Eine möglichkeit gibt es noch den bisherigen bachlauf zu retten. Und das wäre gfk. Eine schicht drüber und gut ist.
.
Tja,geiz ist nicht immer geil (wir müssen alle gucken um mit dem geld klar zu kommen. Im notfall eben monate/jahre lang sparen).

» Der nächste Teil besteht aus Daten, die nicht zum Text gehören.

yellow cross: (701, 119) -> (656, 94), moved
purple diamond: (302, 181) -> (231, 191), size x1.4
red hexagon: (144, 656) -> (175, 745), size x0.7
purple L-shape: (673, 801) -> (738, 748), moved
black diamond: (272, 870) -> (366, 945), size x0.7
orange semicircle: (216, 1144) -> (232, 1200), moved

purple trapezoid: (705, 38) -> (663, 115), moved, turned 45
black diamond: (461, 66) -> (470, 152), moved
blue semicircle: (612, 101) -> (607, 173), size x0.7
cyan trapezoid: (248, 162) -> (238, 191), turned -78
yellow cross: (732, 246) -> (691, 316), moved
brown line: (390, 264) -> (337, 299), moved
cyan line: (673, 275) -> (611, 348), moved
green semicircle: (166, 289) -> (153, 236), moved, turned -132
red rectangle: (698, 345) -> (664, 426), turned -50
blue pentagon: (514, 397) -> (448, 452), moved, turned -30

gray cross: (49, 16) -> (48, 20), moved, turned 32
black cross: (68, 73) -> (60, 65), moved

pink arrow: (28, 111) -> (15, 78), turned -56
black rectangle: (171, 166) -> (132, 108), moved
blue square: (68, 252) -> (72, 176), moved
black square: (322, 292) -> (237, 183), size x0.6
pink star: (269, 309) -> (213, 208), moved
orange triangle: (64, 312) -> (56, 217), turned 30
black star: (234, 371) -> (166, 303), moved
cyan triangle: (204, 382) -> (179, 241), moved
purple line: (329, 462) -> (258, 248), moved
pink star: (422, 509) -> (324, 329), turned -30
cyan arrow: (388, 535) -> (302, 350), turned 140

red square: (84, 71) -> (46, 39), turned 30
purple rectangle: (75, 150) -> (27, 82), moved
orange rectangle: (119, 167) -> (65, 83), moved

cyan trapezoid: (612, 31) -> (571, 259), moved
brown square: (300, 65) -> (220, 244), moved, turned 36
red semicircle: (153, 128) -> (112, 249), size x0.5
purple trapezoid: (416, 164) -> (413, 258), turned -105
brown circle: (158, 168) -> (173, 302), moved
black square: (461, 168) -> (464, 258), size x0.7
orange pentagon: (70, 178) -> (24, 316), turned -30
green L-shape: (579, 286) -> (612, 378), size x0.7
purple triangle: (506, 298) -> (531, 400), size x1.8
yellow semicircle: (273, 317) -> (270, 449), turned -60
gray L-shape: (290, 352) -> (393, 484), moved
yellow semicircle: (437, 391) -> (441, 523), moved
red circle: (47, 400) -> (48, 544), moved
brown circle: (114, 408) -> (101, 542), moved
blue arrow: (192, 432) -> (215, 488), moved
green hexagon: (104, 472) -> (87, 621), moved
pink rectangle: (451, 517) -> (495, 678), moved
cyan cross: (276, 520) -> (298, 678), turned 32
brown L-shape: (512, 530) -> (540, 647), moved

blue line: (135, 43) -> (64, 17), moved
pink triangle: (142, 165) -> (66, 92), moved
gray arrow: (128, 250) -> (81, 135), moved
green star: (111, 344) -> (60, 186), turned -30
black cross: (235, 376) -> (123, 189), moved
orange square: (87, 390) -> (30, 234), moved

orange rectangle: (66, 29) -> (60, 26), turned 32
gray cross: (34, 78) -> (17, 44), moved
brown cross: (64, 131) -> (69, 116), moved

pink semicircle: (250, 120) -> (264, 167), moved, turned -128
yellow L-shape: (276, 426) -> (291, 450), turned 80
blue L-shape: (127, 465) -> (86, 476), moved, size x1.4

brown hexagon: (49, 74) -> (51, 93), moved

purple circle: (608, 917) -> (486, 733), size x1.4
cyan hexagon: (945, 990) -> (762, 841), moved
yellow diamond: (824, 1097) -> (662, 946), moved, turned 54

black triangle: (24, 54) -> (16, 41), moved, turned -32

In diesem fall echt bescheiden. 
.
Sehr schöne gesamtanlage.
.
Mandy


----------



## Nori (8. Feb. 2013)

*AW: Probleme mit meinem Bach*

Wie sieht es mit dieser Flüssig-Gummierung aus, die man auch für die Filterschächte verwenden kann?

Gruß Nori (ist nat dann wieder ganz schwarz!)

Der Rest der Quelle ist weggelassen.